After a driver is created in Designer, it must be deployed into the Identity Vault, because Designer is an offline tool. Plus, additional configuration procedures must be completed for the driver to work.

Deploying the Driver

  1. In Designer, open your project.

  2. In the Modeler, right-click the driver icon Driver icon or the driver line, then select Live > Deploy.

  3. If you are authenticated to the Identity Vault, skip to Step 5; otherwise, specify the follow information to authenticate:

    • Host: Specify the IP address or DNS name of the server hosting the Identity Vault.

    • Username: Specify the DN of the user object used to authenticate to the Identity Vault.

    • Password: Specify the user’s password.

  4. Click OK.

  5. Read through the deployment summary, then click Deploy.

  6. Read the successful message, then click OK.

  7. Click Define Security Equivalence to assign rights to the driver.

    The driver requires rights to objects within the Identity Vault. The Admin user object is most often used to supply these rights. However, you might want to create a DriversUser (for example) and assign security equivalence to that user. Whatever rights that the driver needs to have on the server, the DriversUser object must have the same security rights.

    1. Click Add, then browse to and select the object with the correct rights.

    2. Click OK twice.

  8. Click Exclude Administrative Roles to exclude users that should not be synchronized.

    You should exclude any administrative User objects (for example, Admin and DriversUser) from synchronization.

    1. Click Add, then browse to and select the user object you want to exclude.

    2. Click OK.

    3. Repeat Step 8.a and Step 8.b for each object you want to exclude.

    4. Click OK.

  9. Click OK.

Additional Configuration

There is additional configuration that must be completed before you start the Sentinel driver.

  • (Conditional) The connection factories must be created for Sentinel 6.1. Sentinel RD automatically creates the connection factories.

  • (Conditional) The SonicMQ message queues must be created, if you are using Sentinel 6.1. Sentinel RD automatically creates the messages queues for ActiveMQ.

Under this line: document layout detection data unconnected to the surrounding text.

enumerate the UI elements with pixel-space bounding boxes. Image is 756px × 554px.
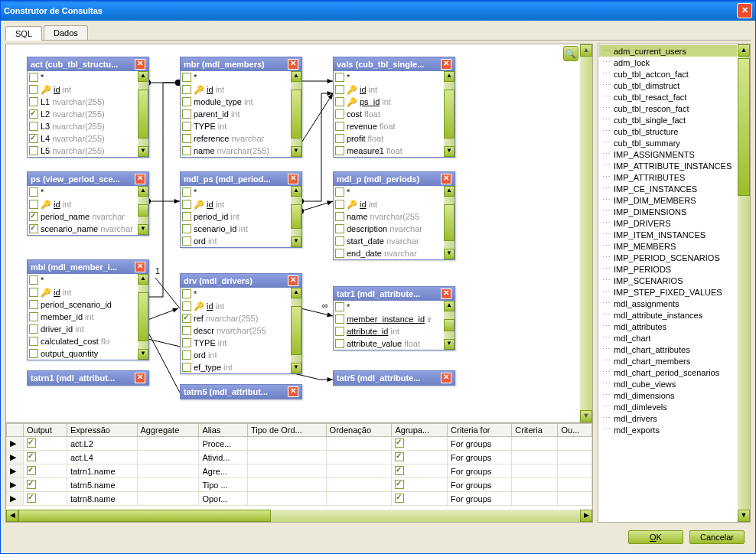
tree-item-mdl_chart[interactable]: ⋯mdl_chart xyxy=(599,332,737,344)
field-checkbox[interactable] xyxy=(29,73,38,82)
entity-vals[interactable]: vals (cub_tbl_single...✕* 🔑id int🔑ps_id … xyxy=(333,57,455,158)
field-attribute_id[interactable]: attribute_id int xyxy=(334,325,444,337)
entity-act[interactable]: act (cub_tbl_structu...✕* 🔑id intL1 nvar… xyxy=(27,57,149,158)
scroll-up-icon[interactable]: ▲ xyxy=(444,71,455,82)
field-checkbox[interactable] xyxy=(335,187,344,197)
field-*[interactable]: * xyxy=(334,301,444,313)
grid-header[interactable]: Ou... xyxy=(558,424,592,437)
field-*[interactable]: * xyxy=(28,274,138,286)
tree-item-mdl_attributes[interactable]: ⋯mdl_attributes xyxy=(599,321,737,332)
entity-close-icon[interactable]: ✕ xyxy=(135,262,145,272)
scroll-up-icon[interactable]: ▲ xyxy=(580,44,592,57)
field-checkbox[interactable] xyxy=(182,301,191,311)
grid-header[interactable]: Output xyxy=(24,424,67,437)
field-description[interactable]: description nvarchar xyxy=(334,223,444,235)
field-period_name[interactable]: period_name nvarchar xyxy=(28,210,138,223)
tree-item-cub_tbl_resact_fact[interactable]: ⋯cub_tbl_resact_fact xyxy=(599,91,737,103)
scroll-down-icon[interactable]: ▼ xyxy=(138,349,148,360)
grid-row[interactable]: ▶tatrn1.nameAgre...For groups xyxy=(7,464,592,478)
critfor-cell[interactable]: For groups xyxy=(448,464,512,478)
field-checkbox[interactable] xyxy=(182,224,191,233)
agg-cell[interactable] xyxy=(137,437,199,451)
cancel-button[interactable]: Cancelar xyxy=(689,530,745,544)
field-checkbox[interactable] xyxy=(182,122,191,131)
scroll-thumb[interactable] xyxy=(18,510,271,522)
scroll-up-icon[interactable]: ▲ xyxy=(291,288,301,298)
field-period_id[interactable]: period_id int xyxy=(181,210,291,223)
row-selector[interactable]: ▶ xyxy=(7,437,24,451)
field-*[interactable]: * xyxy=(28,71,138,83)
tree-item-IMP_PERIOD_SCENARIOS[interactable]: ⋯IMP_PERIOD_SCENARIOS xyxy=(599,252,737,263)
grid-row[interactable]: ▶tatrn5.nameTipo ...For groups xyxy=(7,478,592,492)
field-checkbox[interactable] xyxy=(182,85,191,94)
tree-item-mdl_exports[interactable]: ⋯mdl_exports xyxy=(599,424,737,435)
field-checkbox[interactable] xyxy=(335,339,344,348)
field-*[interactable]: * xyxy=(334,186,444,198)
crit-cell[interactable] xyxy=(512,478,558,492)
group-cell[interactable] xyxy=(392,478,448,492)
sorttype-cell[interactable] xyxy=(247,437,326,451)
scroll-down-icon[interactable]: ▼ xyxy=(580,410,592,422)
field-checkbox[interactable] xyxy=(182,212,191,221)
output-cell[interactable] xyxy=(24,492,67,506)
field-id[interactable]: 🔑id int xyxy=(334,83,444,96)
field-checkbox[interactable] xyxy=(182,134,191,143)
entity-mdl_p[interactable]: mdl_p (mdl_periods)✕* 🔑id intname nvarch… xyxy=(333,171,455,260)
sorttype-cell[interactable] xyxy=(247,451,326,464)
scroll-down-icon[interactable]: ▼ xyxy=(291,236,301,247)
field-L1[interactable]: L1 nvarchar(255) xyxy=(28,96,138,108)
entity-close-icon[interactable]: ✕ xyxy=(288,174,298,184)
field-checkbox[interactable] xyxy=(335,122,344,131)
sort-cell[interactable] xyxy=(326,451,392,464)
tree-item-cub_tbl_actcon_fact[interactable]: ⋯cub_tbl_actcon_fact xyxy=(599,68,737,80)
grid-header[interactable]: Alias xyxy=(199,424,248,437)
field-checkbox[interactable] xyxy=(182,146,191,155)
scroll-thumb[interactable] xyxy=(291,306,301,355)
field-parent_id[interactable]: parent_id int xyxy=(181,108,291,120)
entity-close-icon[interactable]: ✕ xyxy=(288,59,298,70)
field-calculated_cost[interactable]: calculated_cost flo xyxy=(28,335,138,347)
field-checkbox[interactable] xyxy=(182,350,191,360)
entity-close-icon[interactable]: ✕ xyxy=(135,174,145,184)
output-cell[interactable] xyxy=(24,478,67,492)
entity-scrollbar[interactable]: ▲▼ xyxy=(138,274,148,360)
entity-close-icon[interactable]: ✕ xyxy=(441,59,451,70)
designer-vertical-scrollbar[interactable]: ▲ ▼ xyxy=(580,44,592,422)
scroll-thumb[interactable] xyxy=(138,90,148,138)
field-measure1[interactable]: measure1 float xyxy=(334,145,444,157)
expr-cell[interactable]: tatrn8.name xyxy=(67,492,137,506)
field-checkbox[interactable] xyxy=(335,212,344,221)
tree-item-cub_tbl_dimstruct[interactable]: ⋯cub_tbl_dimstruct xyxy=(599,80,737,91)
entity-drv[interactable]: drv (mdl_drivers)✕* 🔑id intref nvarchar(… xyxy=(180,273,302,374)
tree-item-cub_tbl_rescon_fact[interactable]: ⋯cub_tbl_rescon_fact xyxy=(599,103,737,114)
field-checkbox[interactable] xyxy=(182,314,191,323)
or-cell[interactable] xyxy=(558,478,592,492)
tab-dados[interactable]: Dados xyxy=(44,25,88,40)
scroll-up-icon[interactable]: ▲ xyxy=(444,301,455,311)
group-cell[interactable] xyxy=(392,451,448,464)
field-checkbox[interactable] xyxy=(182,326,191,335)
field-checkbox[interactable] xyxy=(29,122,38,131)
scroll-right-icon[interactable]: ▶ xyxy=(580,510,592,522)
entity-header[interactable]: mdl_p (mdl_periods)✕ xyxy=(334,172,455,186)
field-descr[interactable]: descr nvarchar(255 xyxy=(181,324,291,337)
crit-cell[interactable] xyxy=(512,492,558,506)
agg-cell[interactable] xyxy=(137,478,199,492)
field-checkbox[interactable] xyxy=(29,224,38,233)
tree-item-IMP_STEP_FIXED_VALUES[interactable]: ⋯IMP_STEP_FIXED_VALUES xyxy=(599,286,737,298)
field-output_quantity[interactable]: output_quantity xyxy=(28,347,138,360)
entity-scrollbar[interactable]: ▲▼ xyxy=(444,71,455,157)
field-checkbox[interactable] xyxy=(335,97,344,106)
tree-item-mdl_drivers[interactable]: ⋯mdl_drivers xyxy=(599,412,737,424)
crit-cell[interactable] xyxy=(512,451,558,464)
sort-cell[interactable] xyxy=(326,464,392,478)
field-cost[interactable]: cost float xyxy=(334,108,444,120)
tables-tree[interactable]: ⋯adm_current_users⋯adm_lock⋯cub_tbl_actc… xyxy=(598,44,738,522)
grid-horizontal-scrollbar[interactable]: ◀ ▶ xyxy=(6,510,592,522)
scroll-left-icon[interactable]: ◀ xyxy=(6,510,18,522)
field-checkbox[interactable] xyxy=(335,200,344,209)
field-ps_id[interactable]: 🔑ps_id int xyxy=(334,96,444,108)
grid-row[interactable]: ▶act.L2Proce...For groups xyxy=(7,437,592,451)
tree-item-IMP_DRIVERS[interactable]: ⋯IMP_DRIVERS xyxy=(599,217,737,229)
grid-header[interactable]: Ordenação xyxy=(326,424,392,437)
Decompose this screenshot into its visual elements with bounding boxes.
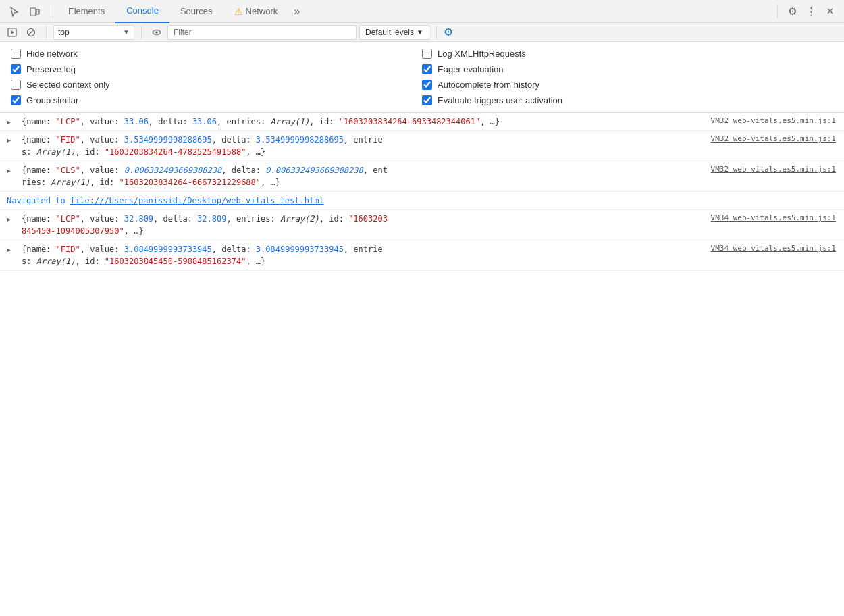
default-levels-label: Default levels	[365, 28, 414, 37]
svg-point-6	[155, 31, 158, 34]
eval-triggers-label: Evaluate triggers user activation	[438, 95, 562, 105]
top-right-divider	[777, 5, 778, 18]
source-link-1[interactable]: VM32 web-vitals.es5.min.js:1	[711, 116, 836, 127]
checkbox-eager-eval[interactable]: Eager evaluation	[422, 64, 833, 74]
expand-arrow-1[interactable]: ▶	[7, 117, 11, 127]
console-entry-fid-2: ▶ VM34 web-vitals.es5.min.js:1 {name: "F…	[0, 240, 844, 271]
source-link-4[interactable]: VM34 web-vitals.es5.min.js:1	[711, 213, 836, 224]
eager-eval-label: Eager evaluation	[438, 64, 504, 74]
tab-console[interactable]: Console	[115, 0, 169, 23]
default-levels-arrow-icon: ▼	[417, 28, 423, 36]
selected-context-checkbox[interactable]	[11, 80, 21, 90]
tab-bar-divider	[53, 5, 53, 18]
source-link-5[interactable]: VM34 web-vitals.es5.min.js:1	[711, 243, 836, 255]
toolbar-divider2	[141, 26, 142, 39]
device-icon-btn[interactable]	[26, 3, 43, 20]
console-entry-cls-1: ▶ VM32 web-vitals.es5.min.js:1 {name: "C…	[0, 161, 844, 192]
console-output: ▶ VM32 web-vitals.es5.min.js:1 {name: "L…	[0, 113, 844, 271]
tab-more-btn[interactable]: »	[288, 0, 305, 23]
warning-icon: ⚠	[234, 6, 243, 17]
checkbox-log-xmlhttp[interactable]: Log XMLHttpRequests	[422, 49, 833, 59]
expand-arrow-5[interactable]: ▶	[7, 245, 11, 255]
nav-text: Navigated to	[7, 196, 70, 205]
expand-arrow-2[interactable]: ▶	[7, 135, 11, 145]
more-icon-btn[interactable]: ⋮	[802, 3, 820, 20]
tab-elements-label: Elements	[68, 6, 105, 16]
checkbox-autocomplete[interactable]: Autocomplete from history	[422, 80, 833, 90]
close-icon: ✕	[826, 6, 834, 16]
toolbar-divider3	[436, 26, 437, 39]
context-value: top	[58, 28, 70, 37]
context-arrow-icon: ▼	[123, 28, 130, 36]
tab-sources[interactable]: Sources	[169, 0, 223, 23]
source-link-2[interactable]: VM32 web-vitals.es5.min.js:1	[711, 134, 836, 145]
tab-more-label: »	[294, 5, 300, 18]
console-entry-lcp-2: ▶ VM34 web-vitals.es5.min.js:1 {name: "L…	[0, 210, 844, 240]
expand-arrow-3[interactable]: ▶	[7, 165, 11, 176]
tab-elements[interactable]: Elements	[57, 0, 115, 23]
console-settings-panel: Hide network Log XMLHttpRequests Preserv…	[0, 42, 844, 113]
tab-network[interactable]: ⚠ Network	[223, 0, 289, 23]
checkbox-eval-triggers[interactable]: Evaluate triggers user activation	[422, 95, 833, 105]
autocomplete-label: Autocomplete from history	[438, 80, 539, 90]
tab-bar-left-icons	[5, 3, 43, 20]
selected-context-label: Selected context only	[26, 80, 110, 90]
hide-network-checkbox[interactable]	[11, 49, 21, 59]
expand-arrow-4[interactable]: ▶	[7, 214, 11, 224]
group-similar-label: Group similar	[26, 95, 78, 105]
eye-btn[interactable]	[149, 24, 165, 41]
tab-network-label: Network	[246, 6, 278, 16]
nav-link[interactable]: file:///Users/panissidi/Desktop/web-vita…	[70, 196, 324, 205]
context-selector[interactable]: top ▼	[53, 25, 134, 40]
svg-line-4	[28, 30, 34, 35]
eager-eval-checkbox[interactable]	[422, 64, 432, 74]
console-toolbar: top ▼ Default levels ▼ ⚙	[0, 23, 844, 42]
toolbar-divider	[46, 26, 47, 39]
cursor-icon-btn[interactable]	[5, 3, 23, 20]
default-levels-btn[interactable]: Default levels ▼	[359, 25, 429, 40]
console-settings-gear-icon[interactable]: ⚙	[444, 26, 453, 38]
log-xmlhttp-checkbox[interactable]	[422, 49, 432, 59]
source-link-3[interactable]: VM32 web-vitals.es5.min.js:1	[711, 164, 836, 176]
preserve-log-checkbox[interactable]	[11, 64, 21, 74]
gear-icon: ⚙	[788, 5, 797, 18]
console-nav-entry: Navigated to file:///Users/panissidi/Des…	[0, 192, 844, 210]
close-icon-btn[interactable]: ✕	[821, 3, 839, 20]
console-entry-lcp-1: ▶ VM32 web-vitals.es5.min.js:1 {name: "L…	[0, 113, 844, 131]
checkbox-preserve-log[interactable]: Preserve log	[11, 64, 422, 74]
checkbox-selected-context[interactable]: Selected context only	[11, 80, 422, 90]
autocomplete-checkbox[interactable]	[422, 80, 432, 90]
console-entry-fid-1: ▶ VM32 web-vitals.es5.min.js:1 {name: "F…	[0, 131, 844, 161]
preserve-log-label: Preserve log	[26, 64, 76, 74]
group-similar-checkbox[interactable]	[11, 95, 21, 105]
eval-triggers-checkbox[interactable]	[422, 95, 432, 105]
tab-bar: Elements Console Sources ⚠ Network » ⚙ ⋮…	[0, 0, 844, 23]
log-xmlhttp-label: Log XMLHttpRequests	[438, 49, 526, 59]
top-right-toolbar: ⚙ ⋮ ✕	[773, 3, 839, 20]
filter-input[interactable]	[167, 25, 357, 40]
play-btn[interactable]	[4, 24, 20, 41]
checkbox-group-similar[interactable]: Group similar	[11, 95, 422, 105]
block-btn[interactable]	[23, 24, 39, 41]
tab-console-label: Console	[126, 5, 159, 16]
settings-icon-btn[interactable]: ⚙	[783, 3, 801, 20]
hide-network-label: Hide network	[26, 49, 78, 59]
checkbox-hide-network[interactable]: Hide network	[11, 49, 422, 59]
svg-rect-1	[36, 9, 39, 14]
svg-rect-0	[30, 8, 36, 16]
more-dots-icon: ⋮	[806, 5, 816, 18]
tab-sources-label: Sources	[180, 6, 213, 16]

  • The Identity Vault Collector must installed and configured.

See Section 5.0, Configuring Account Tracking for instructions on how to create the connection factories and message queues. For the Identity Vault Collector installation instructions, see Section 7.0, Installing and Configuring the Identity Vault Collector.

4.1.4 Using Designer to Start the Driver

After the driver is created, you must start the driver. Identity Manager is an event-driven system, so after the driver is started, it waits for events for events to occur.

IMPORTANT:The Identity Vault collector must be started before the driver is started. When the collector starts, the JNDI destinations are created. The driver looks for the JNDI destinations when it starts and if they do not exist, the driver cannot start. To start the collector, see Section 7.5, Starting the Collector.

To start the driver after the additional configuration is completed and the Identity Vault Collector is created:

  1. In Designer, open your project.

  2. In the Modeler, right-click the driver icon Driver icon or the driver line, then select Live > Start Driver.

For information about management tasks with the driver, see Section 10.0, Managing the Driver.